The mines themselves were often located in the most inhospitable areas of the southwest, where jungle ran into mountain. The scorching sun, drenching rains, and hostile insects together made life especially hard for the mine workers.
I became the most itinerant of teachers, travelling between assignments mainly on small planes, or diesel trucks, or occasionally on narrow-gauge railways that had been converted from use in sugar-cane fields to the task of transporting ore. But the most relaxing mode of travel for me was in dugout canoes. I’d just lie back and rest as I was paddled along muddy jungle rivers. Like my earlier journey on those roads in Africa, I imagined these primal forests sliding by on either side like bookcases in some endless library filled with lookalike books.
As for the types of mines: most were open-pit or strip mines because the minerals were near the surface and tunnelling wasn’t required. Hundreds of miners would crawl around, day and night, picking at the red earth in the broiling heat like flies on a massive sore.

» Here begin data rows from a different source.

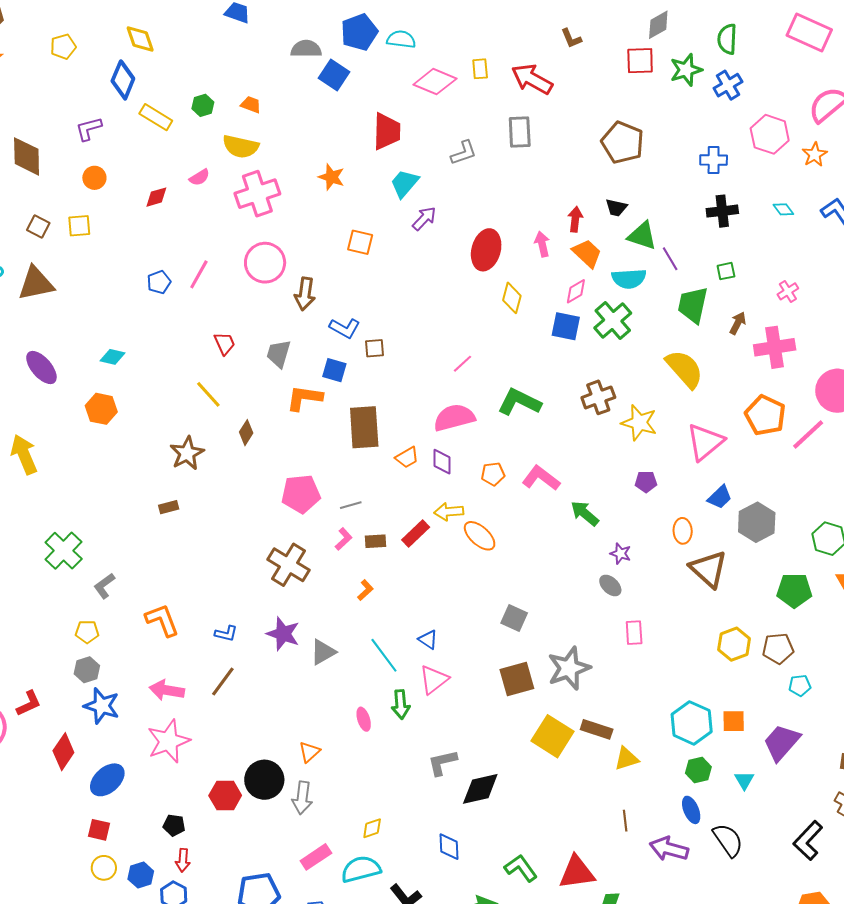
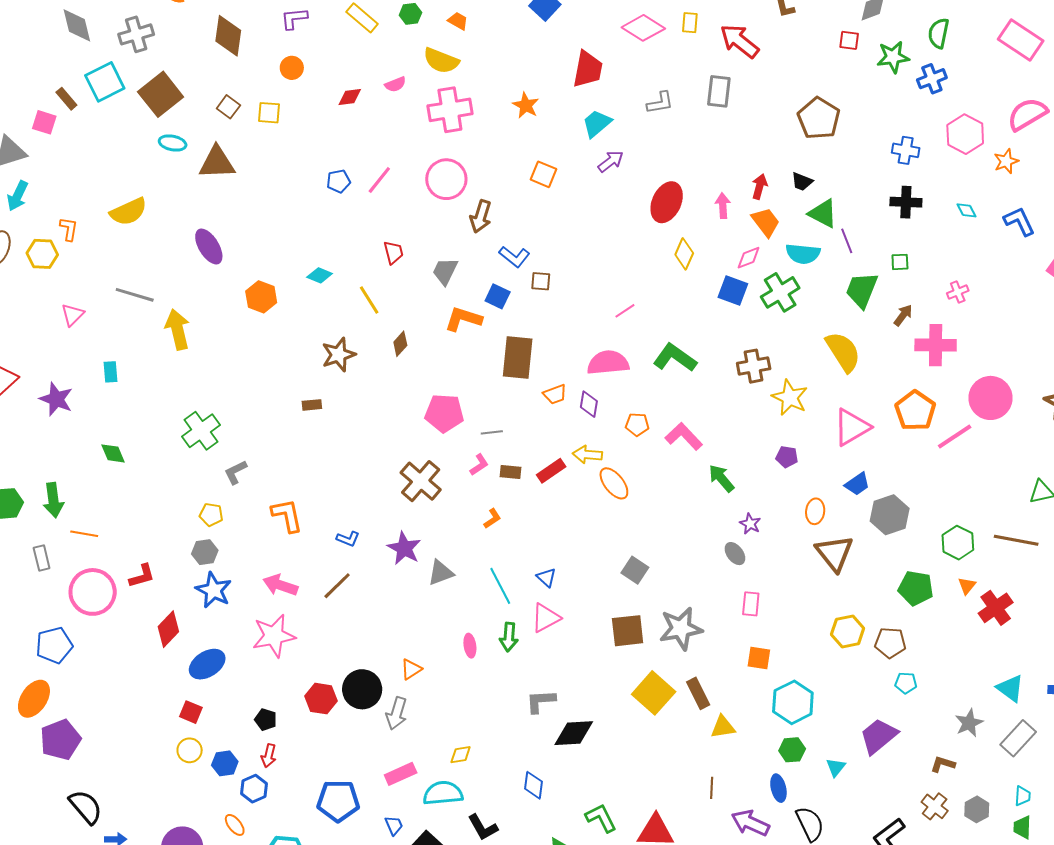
red square: (640, 61) -> (849, 40), size x0.7
cyan diamond: (113, 357) -> (320, 275), moved
orange square: (734, 721) -> (759, 658), moved
brown rectangle: (597, 729) -> (698, 693), turned 36

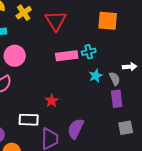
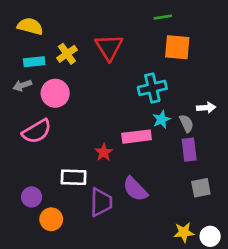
yellow cross: (24, 13) -> (67, 54), moved
cyan cross: (89, 52) -> (152, 88), size x1.5
pink rectangle: (67, 56) -> (137, 137), moved
purple semicircle: (76, 129) -> (135, 189), turned -70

Some of the mines, however, were underground. The miners who worked in them were of that universal type I’d seen on their way to and from work in Duncairn. They were small, wiry men doing a dangerous job that made them a close-knit group. But to the owners, the men’s safety seemed of little importance, so deaths and maimings were daily affairs.
No matter the type of mine, the administration offices and the supervisors’ bungalow residences all had the same cinderblock walls and corrugated tin roofs. As a visiting tutor, I was usually allocated a room in one of these bungalows for the length of my visit.
In proximity to each mine, a shantytown of sorts would spring up, consisting mainly of long bamboo huts that were split into flimsy apartments for the married men and dormitories for those without wives. Hospitals and churches were really just adaptations of the same bamboo structures, as were the entertainment establishments: movie theatres, brothels, liquor stores, cockfighting rings, and mescaline dens.
I sampled some of the offerings now and then.
THAT FIRST CONTRACT passed slowly, and I soon began to wonder if I was the right kind of man for this work. I didn’t mind the teaching, but I couldn’t help being afraid I might die of some exotic illness, as so many did in this part of the world. If so, my body would probably be buried in a shallow grave in the jungle, where it would be disinterred and ripped apart by nightmare creatures. Soon the weeds would protrude from the gaps in my bare, gnawed ribcage.
The thought of such an end led me on jungle evenings, to the accompaniment of a billion chirruping insects, to write a journal for the first time in my life. In it, I recorded the true story of myself: my upbringing in the Tollgate, the violent deaths of my parents, my love for Miriam Galt and the breaking of my heart in Duncairn, my subsequent illness — or whatever it was — in Africa, my voyage of recovery on the Charybdis, then this present work as a tutor. If I were to die in obscurity, someone might stumble on the journal and know I once existed. The thought of that consoled me to such an extent that I might have resigned myself to my lot.
Then Gordon Smith appeared.
GORDON SMITH
1
I’d just spent several weeks at the La Mancha gold mine conducting conversation tutorials when he arrived, late one afternoon, in a company jeep used to bring passengers from the little airfield that had been slashed out of the jungle a few miles away. From the open-walled hut where I held my class, I saw the mine’s general manager get out of the jeep, then this other man.